[Records from a data collection]
=====

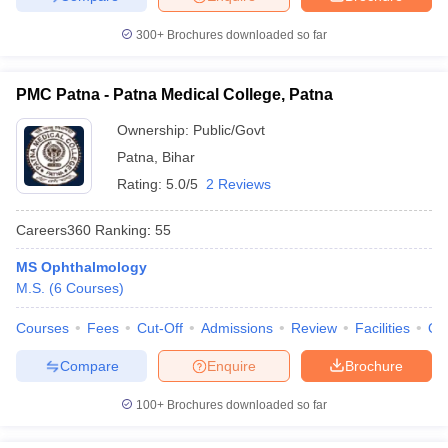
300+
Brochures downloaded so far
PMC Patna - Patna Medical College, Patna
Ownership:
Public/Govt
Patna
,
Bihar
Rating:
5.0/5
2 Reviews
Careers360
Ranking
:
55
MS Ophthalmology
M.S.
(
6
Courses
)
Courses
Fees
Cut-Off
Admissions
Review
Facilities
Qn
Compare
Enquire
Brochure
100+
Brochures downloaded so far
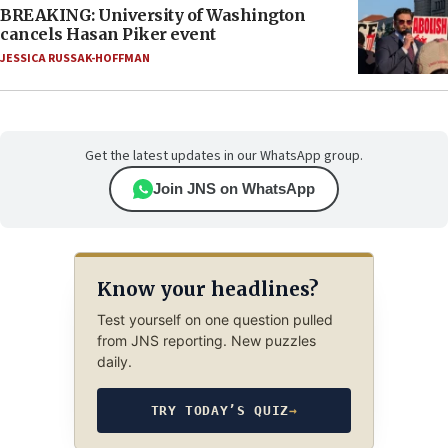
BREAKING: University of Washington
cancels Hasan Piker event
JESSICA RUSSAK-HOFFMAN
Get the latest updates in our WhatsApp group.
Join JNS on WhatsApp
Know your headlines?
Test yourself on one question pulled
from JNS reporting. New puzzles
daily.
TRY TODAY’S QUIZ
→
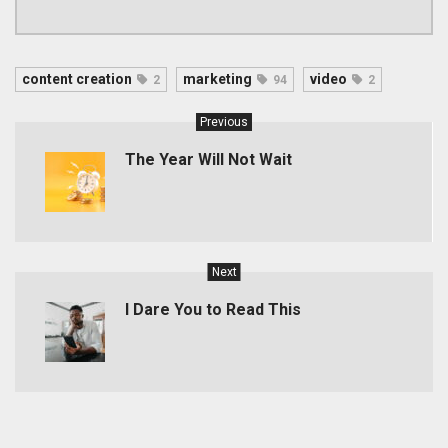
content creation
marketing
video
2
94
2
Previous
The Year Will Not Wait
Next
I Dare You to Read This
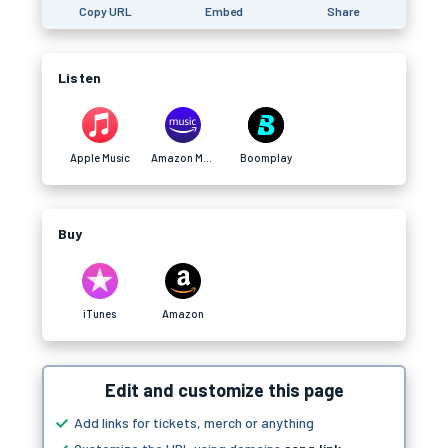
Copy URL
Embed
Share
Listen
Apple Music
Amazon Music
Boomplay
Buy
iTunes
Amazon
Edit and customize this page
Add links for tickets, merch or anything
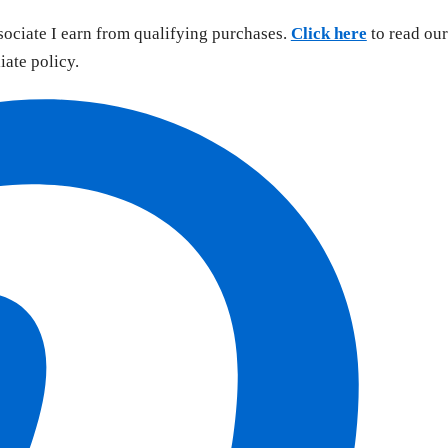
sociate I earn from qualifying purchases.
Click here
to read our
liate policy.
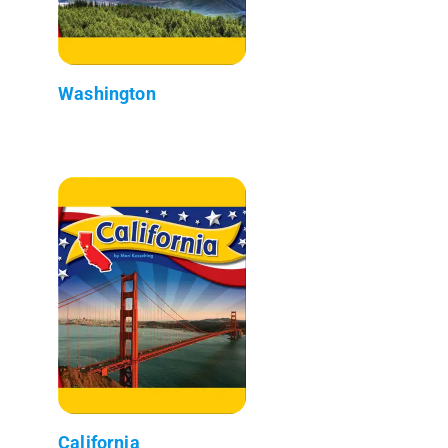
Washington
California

=====

> **How to complete this task**: The records above are to be repeated exactly, with every picture removed from the copy.

> **Your response**:
300+
Brochures downloaded so far
PMC Patna - Patna Medical College, Patna
Ownership:
Public/Govt
Patna
,
Bihar
Rating:
5.0/5
2 Reviews
Careers360
Ranking
:
55
MS Ophthalmology
M.S.
(
6
Courses
)
Courses
Fees
Cut-Off
Admissions
Review
Facilities
Qn
Compare
Enquire
Brochure
100+
Brochures downloaded so far
BREAKING: University of Washington
cancels Hasan Piker event
JESSICA RUSSAK-HOFFMAN
Get the latest updates in our WhatsApp group.
Join JNS on WhatsApp
Know your headlines?
Test yourself on one question pulled
from JNS reporting. New puzzles
daily.
TRY TODAY’S QUIZ
→
content creation
marketing
video
2
94
2
Previous
The Year Will Not Wait
Next
I Dare You to Read This
Copy URL
Embed
Share
Listen
Apple Music
Amazon Music
Boomplay
Buy
iTunes
Amazon
Edit and customize this page
Add links for tickets, merch or anything
sociate I earn from qualifying purchases.
Click here
to read our
liate policy.
Washington
California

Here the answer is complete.